● PROMPT:
On how many lines of the data below does the word "että" appear? Reply with the number only.

Stored data entries:
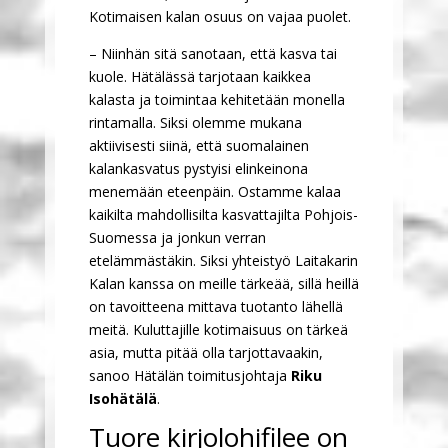
Kotimaisen kalan osuus on vajaa puolet.
– Niinhän sitä sanotaan, että kasva tai
kuole. Hätälässä tarjotaan kaikkea
kalasta ja toimintaa kehitetään monella
rintamalla. Siksi olemme mukana
aktiivisesti siinä, että suomalainen
kalankasvatus pystyisi elinkeinona
menemään eteenpäin. Ostamme kalaa
kaikilta mahdollisilta kasvattajilta Pohjois-
Suomessa ja jonkun verran
etelämmästäkin. Siksi yhteistyö Laitakarin
Kalan kanssa on meille tärkeää, sillä heillä
on tavoitteena mittava tuotanto lähellä
meitä. Kuluttajille kotimaisuus on tärkeä
asia, mutta pitää olla tarjottavaakin,
sanoo Hätälän toimitusjohtaja
Riku
Isohätälä
.
Tuore kirjolohifilee on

● RESPONSE TO THE TASK:
2